One Express Way, St. Louis, MO
(Address of Principal Executive Offices)
  63121
(Zip Code)
Registrant’s telephone number including area code: 314-996-0900
No change since last report
(Former Name or Address, if Changed Since Last Report)
 
     Check the appropriate box below if the Form 8-K filing is intended to simultaneously satisfy the filing obligation of the registrant under any of the following provisions (see General Instruction A.2. below):
o     Written communications pursuant to Rule 425 under the Securities Act (17 CFR 230.425)
o     Soliciting material pursuant to Rule 14a-12 under the Exchange Act (17 CFR 240.14a-12)
o     Pre-commencement communications pursuant to Rule 14d-2(b) under the Exchange Act (17 CFR 240.14d-2(b))
o     Pre-commencement communications pursuant to Rule 13e-4(c) under the Exchange Act (17 CFR 240.13e-4(c))
 
 

 


 

Item 5.02.   Departure of Directors or Certain Officers; Election of Directors; Appointment of Certain Officers; Compensatory Arrangements of Certain Officers.
On December 15, 2010, Express Scripts, Inc. (“Company”) and George Paz, the Company’s President and Chief Executive Officer, entered into an amendment (“Amendment”), effective as of December 15, 2010, to the Amended and Restated Executive Employment Agreement, dated as of November 1, 2008 (“Employment Agreement”).
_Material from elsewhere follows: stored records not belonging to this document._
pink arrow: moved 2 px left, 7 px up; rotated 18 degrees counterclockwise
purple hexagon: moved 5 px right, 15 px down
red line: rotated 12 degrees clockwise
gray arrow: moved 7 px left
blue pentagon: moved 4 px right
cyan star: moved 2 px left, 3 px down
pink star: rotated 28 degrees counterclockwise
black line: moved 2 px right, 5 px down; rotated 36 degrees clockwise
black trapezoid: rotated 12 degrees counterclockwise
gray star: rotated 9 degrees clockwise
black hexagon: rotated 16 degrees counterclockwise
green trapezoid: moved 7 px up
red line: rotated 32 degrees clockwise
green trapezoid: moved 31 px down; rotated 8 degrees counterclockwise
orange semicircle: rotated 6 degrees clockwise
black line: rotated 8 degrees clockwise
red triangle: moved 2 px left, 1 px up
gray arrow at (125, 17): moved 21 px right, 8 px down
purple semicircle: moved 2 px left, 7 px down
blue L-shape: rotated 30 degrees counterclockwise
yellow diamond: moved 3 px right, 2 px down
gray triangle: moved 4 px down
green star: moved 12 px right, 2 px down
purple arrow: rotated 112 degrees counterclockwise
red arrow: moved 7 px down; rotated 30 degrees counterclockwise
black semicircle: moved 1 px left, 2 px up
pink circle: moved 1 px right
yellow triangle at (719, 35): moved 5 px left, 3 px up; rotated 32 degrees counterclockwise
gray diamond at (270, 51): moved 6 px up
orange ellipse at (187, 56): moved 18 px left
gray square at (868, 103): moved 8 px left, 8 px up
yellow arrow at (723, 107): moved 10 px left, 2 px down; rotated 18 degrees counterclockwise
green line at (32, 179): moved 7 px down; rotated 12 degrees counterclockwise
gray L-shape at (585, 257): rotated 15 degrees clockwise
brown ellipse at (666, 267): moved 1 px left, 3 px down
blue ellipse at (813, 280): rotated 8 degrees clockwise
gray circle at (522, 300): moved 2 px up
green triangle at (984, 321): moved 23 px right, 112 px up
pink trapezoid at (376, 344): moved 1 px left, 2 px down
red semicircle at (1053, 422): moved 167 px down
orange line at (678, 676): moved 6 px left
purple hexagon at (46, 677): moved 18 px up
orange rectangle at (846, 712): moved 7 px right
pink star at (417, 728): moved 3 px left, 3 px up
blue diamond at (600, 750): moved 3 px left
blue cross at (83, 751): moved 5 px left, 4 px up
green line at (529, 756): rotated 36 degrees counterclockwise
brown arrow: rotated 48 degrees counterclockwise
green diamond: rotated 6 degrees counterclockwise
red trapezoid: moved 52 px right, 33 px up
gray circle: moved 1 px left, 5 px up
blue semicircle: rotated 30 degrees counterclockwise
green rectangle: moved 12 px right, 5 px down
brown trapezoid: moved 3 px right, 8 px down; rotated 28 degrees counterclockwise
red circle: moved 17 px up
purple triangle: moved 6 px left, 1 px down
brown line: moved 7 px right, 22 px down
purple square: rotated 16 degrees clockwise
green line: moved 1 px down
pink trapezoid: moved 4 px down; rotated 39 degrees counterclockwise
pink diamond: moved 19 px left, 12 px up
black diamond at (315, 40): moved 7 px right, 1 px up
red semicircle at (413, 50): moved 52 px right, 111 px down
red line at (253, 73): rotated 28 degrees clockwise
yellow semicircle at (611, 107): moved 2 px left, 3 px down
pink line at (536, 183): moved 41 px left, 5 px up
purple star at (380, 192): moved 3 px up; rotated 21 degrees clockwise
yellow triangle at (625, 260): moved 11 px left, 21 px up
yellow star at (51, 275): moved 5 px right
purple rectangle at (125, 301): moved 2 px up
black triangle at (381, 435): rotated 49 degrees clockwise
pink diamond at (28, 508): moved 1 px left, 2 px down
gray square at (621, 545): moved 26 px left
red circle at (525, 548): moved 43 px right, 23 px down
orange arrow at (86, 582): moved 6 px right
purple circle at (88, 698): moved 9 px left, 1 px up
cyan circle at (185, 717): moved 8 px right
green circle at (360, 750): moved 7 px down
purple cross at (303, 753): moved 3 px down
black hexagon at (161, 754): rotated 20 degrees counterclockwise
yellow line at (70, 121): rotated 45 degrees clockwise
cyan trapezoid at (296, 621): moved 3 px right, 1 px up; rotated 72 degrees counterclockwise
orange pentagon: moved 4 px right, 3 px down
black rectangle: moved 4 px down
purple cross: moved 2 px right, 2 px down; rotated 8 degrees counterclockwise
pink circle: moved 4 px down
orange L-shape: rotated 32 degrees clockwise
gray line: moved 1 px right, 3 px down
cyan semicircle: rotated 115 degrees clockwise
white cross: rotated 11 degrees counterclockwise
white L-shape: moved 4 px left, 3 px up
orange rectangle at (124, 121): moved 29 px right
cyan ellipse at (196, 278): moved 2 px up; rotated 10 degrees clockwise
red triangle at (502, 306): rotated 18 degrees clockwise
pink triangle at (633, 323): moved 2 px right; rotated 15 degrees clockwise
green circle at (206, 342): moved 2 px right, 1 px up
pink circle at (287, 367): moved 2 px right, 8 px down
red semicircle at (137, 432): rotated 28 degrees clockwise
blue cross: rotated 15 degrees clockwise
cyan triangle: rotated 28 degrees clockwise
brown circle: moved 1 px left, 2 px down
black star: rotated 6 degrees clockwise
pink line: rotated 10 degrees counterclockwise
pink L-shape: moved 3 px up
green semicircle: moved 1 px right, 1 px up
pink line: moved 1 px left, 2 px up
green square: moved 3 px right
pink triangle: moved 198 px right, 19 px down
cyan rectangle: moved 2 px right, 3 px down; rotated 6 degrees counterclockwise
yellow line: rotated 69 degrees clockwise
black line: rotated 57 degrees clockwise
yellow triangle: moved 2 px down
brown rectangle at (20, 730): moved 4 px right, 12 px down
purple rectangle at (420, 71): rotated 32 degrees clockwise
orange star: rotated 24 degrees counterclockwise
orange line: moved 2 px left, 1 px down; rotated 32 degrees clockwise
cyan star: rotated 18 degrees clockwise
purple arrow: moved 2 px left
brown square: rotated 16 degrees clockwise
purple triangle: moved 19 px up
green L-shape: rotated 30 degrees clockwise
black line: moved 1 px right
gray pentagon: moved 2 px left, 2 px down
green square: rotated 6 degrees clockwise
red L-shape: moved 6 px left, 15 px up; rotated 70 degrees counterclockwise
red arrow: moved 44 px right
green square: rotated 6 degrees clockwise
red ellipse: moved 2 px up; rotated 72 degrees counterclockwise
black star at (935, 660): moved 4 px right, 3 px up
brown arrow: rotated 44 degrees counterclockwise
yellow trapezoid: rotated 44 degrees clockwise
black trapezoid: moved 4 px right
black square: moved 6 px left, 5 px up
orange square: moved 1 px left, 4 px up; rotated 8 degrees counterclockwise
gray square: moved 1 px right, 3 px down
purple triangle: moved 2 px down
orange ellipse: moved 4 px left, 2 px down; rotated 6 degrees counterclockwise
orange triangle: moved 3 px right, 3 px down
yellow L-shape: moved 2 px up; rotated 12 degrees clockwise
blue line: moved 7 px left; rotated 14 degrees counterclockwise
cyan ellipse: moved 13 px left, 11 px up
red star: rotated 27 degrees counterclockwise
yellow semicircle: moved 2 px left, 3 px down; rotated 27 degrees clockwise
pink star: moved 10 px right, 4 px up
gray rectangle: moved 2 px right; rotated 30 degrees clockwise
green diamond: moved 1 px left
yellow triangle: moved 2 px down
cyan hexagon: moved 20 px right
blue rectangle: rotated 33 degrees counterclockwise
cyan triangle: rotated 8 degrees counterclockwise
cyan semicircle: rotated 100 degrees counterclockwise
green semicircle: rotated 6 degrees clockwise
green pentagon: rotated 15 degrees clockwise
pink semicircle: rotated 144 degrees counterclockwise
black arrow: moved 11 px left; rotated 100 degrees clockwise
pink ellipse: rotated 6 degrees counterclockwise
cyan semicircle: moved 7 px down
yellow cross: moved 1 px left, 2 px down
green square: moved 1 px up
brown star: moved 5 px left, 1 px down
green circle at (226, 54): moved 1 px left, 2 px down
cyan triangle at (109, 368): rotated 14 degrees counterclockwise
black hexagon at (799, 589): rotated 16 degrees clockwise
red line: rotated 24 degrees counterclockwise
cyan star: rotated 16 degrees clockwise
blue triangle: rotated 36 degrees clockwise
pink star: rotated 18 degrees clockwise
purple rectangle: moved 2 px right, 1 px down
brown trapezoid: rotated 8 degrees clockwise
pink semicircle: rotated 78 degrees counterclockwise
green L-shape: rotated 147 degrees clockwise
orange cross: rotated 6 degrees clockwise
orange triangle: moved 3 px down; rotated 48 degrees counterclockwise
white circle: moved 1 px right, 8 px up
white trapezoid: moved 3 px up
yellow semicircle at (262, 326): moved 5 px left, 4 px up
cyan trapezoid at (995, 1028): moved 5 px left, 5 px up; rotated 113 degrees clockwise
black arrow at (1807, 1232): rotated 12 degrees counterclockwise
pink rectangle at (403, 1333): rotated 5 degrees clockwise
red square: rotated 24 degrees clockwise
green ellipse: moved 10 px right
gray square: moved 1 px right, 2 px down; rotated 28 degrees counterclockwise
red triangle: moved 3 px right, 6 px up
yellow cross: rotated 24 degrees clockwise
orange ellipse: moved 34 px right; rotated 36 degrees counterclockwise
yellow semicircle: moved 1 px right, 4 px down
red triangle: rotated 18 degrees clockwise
The Amendment provides the following material changes to Mr. Paz’s Employment Agreement:
  (i)   the term of the Employment Agreement is extended from March 31, 2011 to March 31, 2014;
 
  (ii)   the Employment Agreement is updated to reflect Mr. Paz’ current annual base salary of $1,100,000, which was effective as of April 1, 2010;
 
  (iii)   payments to Mr. Paz for COBRA premiums, and after the COBRA period, for equivalent medical coverage, following certain terminations of employment under the Employment Agreement will be made monthly under the Amendment and, to the extent otherwise due during the first six months following termination of employment, will be accrued and paid in a lump sum on the first day of the first month which is more than six months following such termination of employment, with a reasonable rate of interest, as determined by the Company;
 
  (iv)   Mr. Paz’s severance benefits following certain terminations of employment under the Employment Agreement, to the extent otherwise due during the first six months following termination of employment, will be accrued and paid in a lump sum on the first day of the first month which is more than six months following such termination of employment, with a reasonable rate of interest, as determined by the Company;
 
  (v)   Mr. Paz will no longer be eligible to receive a tax reimbursement payment from the Company for taxes that may become payable by him on account of certain parachute payments, and the Company may reduce any such parachute payments that would cause Mr. Paz to incur an excise tax if such reduced amount would provide a greater benefit to Mr. Paz than an unreduced payment that would be subject to an excise tax; and
 
  (vi)   the Amendment clarifies that the Company may enforce certain restrictive covenants to which Mr. Paz is subject under the Employment Agreement through specific performance or injunctive or other equitable relief, instead of through binding arbitration.
All of the other provisions of the Employment Agreement remain unchanged in all material respects. The above description of the Amendment to the Employment Agreement is a summary and is qualified in its entirety by reference to the Amendment to the Employment Agreement filed herewith as Exhibit 10.1 and incorporated herein by reference. For a description of the Employment Agreement prior to the amendment, please see “Executive Compensation — Employment Agreements and Potential Payments Upon Termination or Change of Control” in the Company’s proxy statement filed with the Securities and Exchange Commission (the “SEC”) on March 24, 2010 and Mr. Paz’s Employment Agreement filed as Exhibit No. 10.1 to the Company’s Current Report on Form 8-K filed with the SEC on October 31, 2008.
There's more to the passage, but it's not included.